And then there were 2: How to survive with a toddler and newborn Kate-wills-and-george-280

As the royal couple Kate and Wills welcome a daughter to the family, they also embark on life with a toddler and newborn. We get some top tips on how to cope when suddenly there's two! 

Dr Kerry Taylor, Clinical Director of Bright PIP and Parent Infant Clinical Psychologist gives us her 7 top tips to stay happy and sane with a newborn and toddler in tow.

1. Expect your world to be turned upside down all over again

At the same time, don't expect too much of yourself. Most second time parents say their experience is 'just as hard the second time round but in a different way'. It may feel like you will never manage the washing, cleaning, and cooking and keeping more than one child happy at once may seem impossible. This is entirely normal and will get better, so don't be too hard on yourself!

2. Accept your limits and ask for help

You may spend much more time at home than you're used to, routines may go out of the window, you have not had a shower and all standards on everything have hit a new low. This again is normal. If you can go with this and let it all hang out, well done. Sleep as much as possible. This may mean ignoring the cleaning, and other tasks that would normally never go undone.

If you find that the letting everything slide approach is troubling you, then ask for help. Whenever you need it, ask for help, whenever you can and repeatedly. You might need practical help or need someone to listen to how you are feeling. You are doing the most important (and possibly the most challenging) job in the world being there for your children, you deserve every bit of help available.

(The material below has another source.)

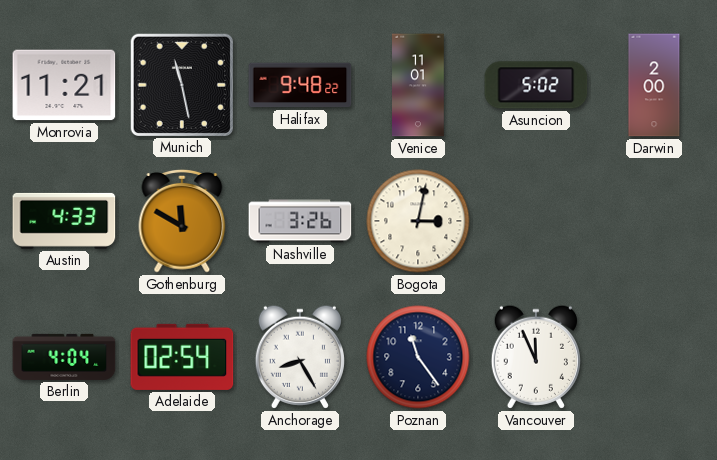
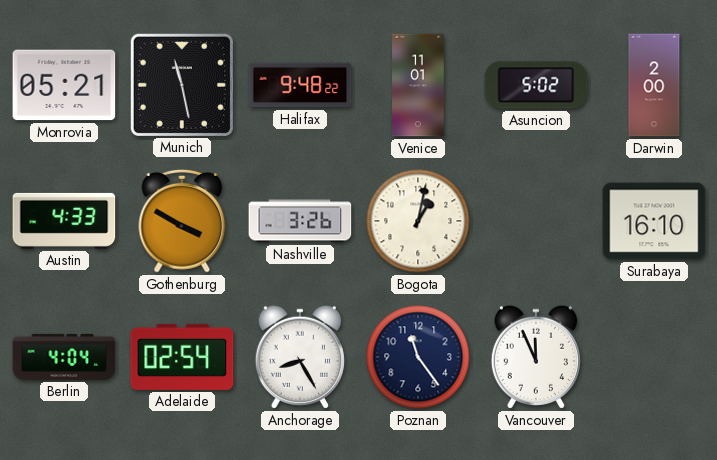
Monrovia: 11:21 -> 05:21
Gothenburg: 11:50 -> 3:50
Bogota: 3:02 -> 1:02
Surabaya: none -> 16:10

3. There will be real joy and happiness to come

Hold onto this in the weary times. Start out with a hint of the treasures of sibling hood by getting each of them to 'give' a present to the other on the day new baby arrives. This can be something you know will be cherished by your toddler and later when baby is older they can learn who gave them that special toy and how it was chosen especially for them by big sibling too.
That aside, let them grow to love each other all by themselves without forcing the issue. As long as you role model and teach respect and care, they will have a life-long special bond despite the turmoil of adjusting and the ups and downs of sibling hood.

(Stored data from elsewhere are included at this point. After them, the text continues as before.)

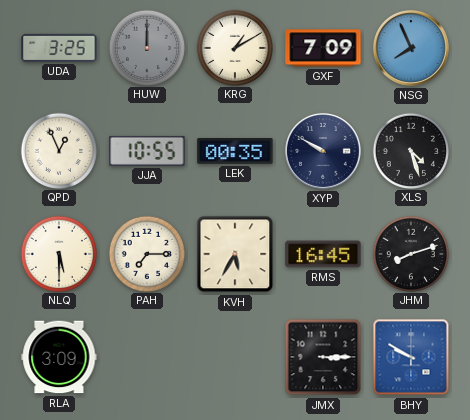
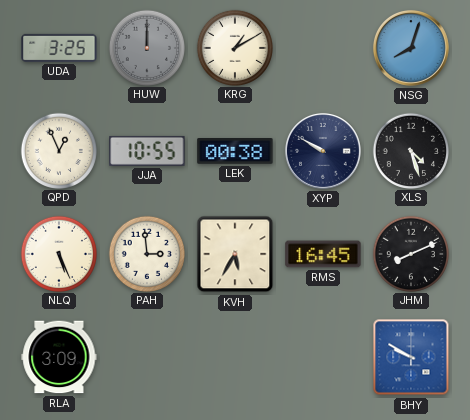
GXF: 7:09 -> none
NSG: 7:56 -> 8:03
LEK: 00:35 -> 00:38
NLQ: 5:30 -> 5:26
PAH: 7:15 -> 2:59
JHM: 8:12 -> 8:11
JMX: 3:15 -> none
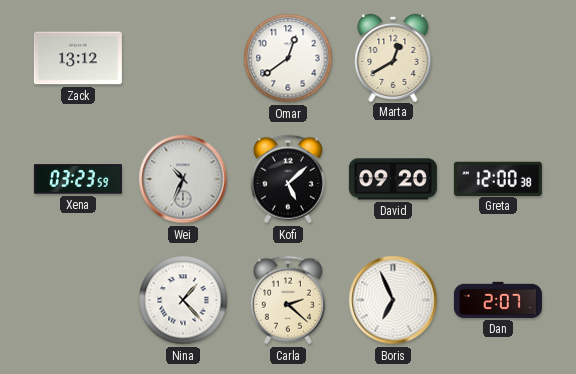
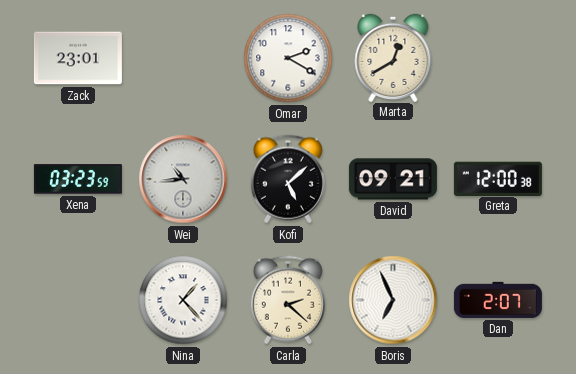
Zack: 13:12 -> 23:01
Omar: 12:39 -> 2:20
Wei: 10:34 -> 10:44
David: 09:20 -> 09:21
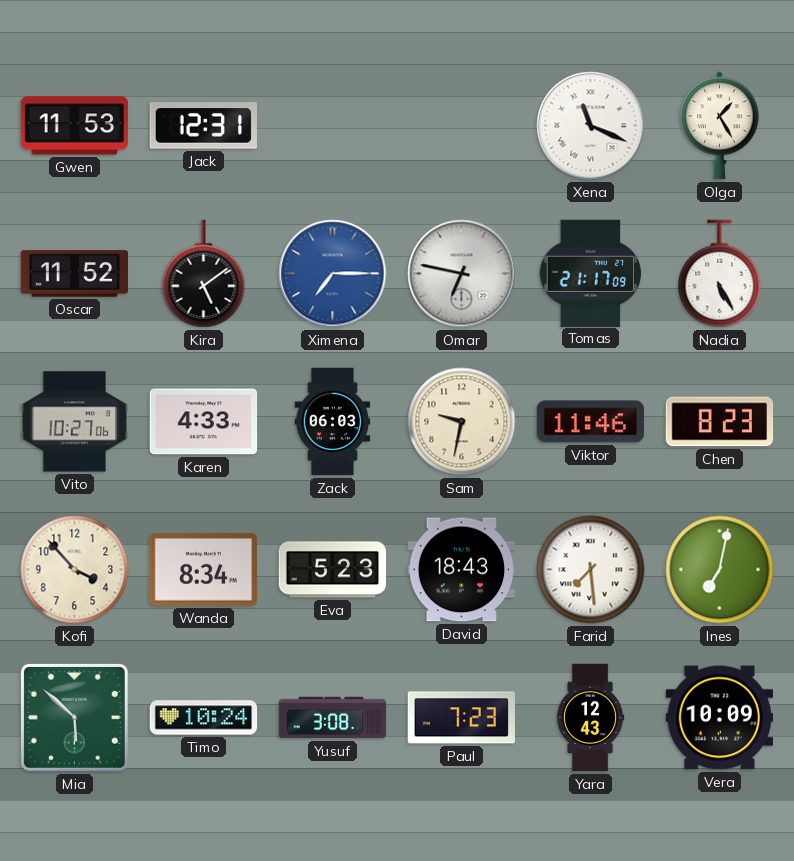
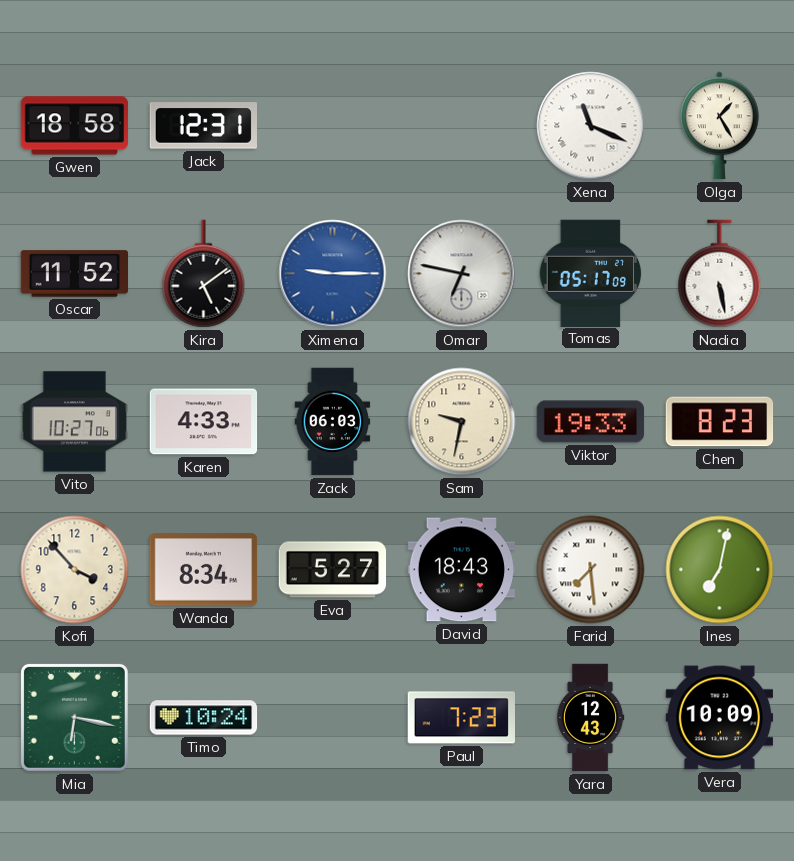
Gwen: 11:53 -> 18:58
Ximena: 7:15 -> 9:15
Tomas: 21:17 -> 05:17
Nadia: 5:25 -> 5:28
Viktor: 11:46 -> 19:33
Eva: 5:23 -> 5:27
Mia: 5:52 -> 6:17
Yusuf: 3:08 -> none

4. Help the bond between your new baby and toddler

If possible, try not to react strongly if your first born is a little rough with the baby. Gently help him or her to understand how s/he should be around the baby. If you can, let your first born hold the baby on their own (with all appropriate safety measures in place). This will help the bonding process. As much as you can, keep your older one involved in everything to do with the new baby.
In all of this, emphasise the positive. So, recognise your toddler's attempts to 'help' with praise and encouragement. Point out when baby is watching toddler and interested in him/her and focus on all the positives between them.

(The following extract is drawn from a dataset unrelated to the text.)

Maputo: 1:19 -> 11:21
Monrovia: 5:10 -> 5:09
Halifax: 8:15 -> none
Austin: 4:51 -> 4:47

5. Spend every day quality time with your older child

If possible when things have settled, set aside at least half an hour each day to spend just with your older child. If you can, spend the occasional special day just you and your older child. It is hard to manage but try to be as patient as you can in understanding any jealous behaviour. Try to work out what s/he is communicating with the behaviour. A sibling's birth can bring up very big and overwhelming feelings such as rage and fear. Toddlers need help to deal with big feelings at the best of times and so they need special consideration. A toddler can fear that you do not love them anymore and they have been replaced. Help them know they are still special and loved.

6. It is not selfish to look after yourself

Taking a bit of time for yourself can be the opposite of selfish. This will help you to become less overwhelmed. If you feel overwhelmed, be kind to yourself. You have needs too. Find ways to give yourself a break and don't feel guilty! This could mean using childcare services, booking weekly time off using friends or family or saying 'no' to work or requests from others for now. You will all benefit.

7. Bonding with new baby

Part of giving yourself a break might mean giving yourself calm one-to-one time with your new baby. Now that you have done this before you know you can relax and trust your instincts without expecting yourself to be perfect. Give yourself permission to enjoy this.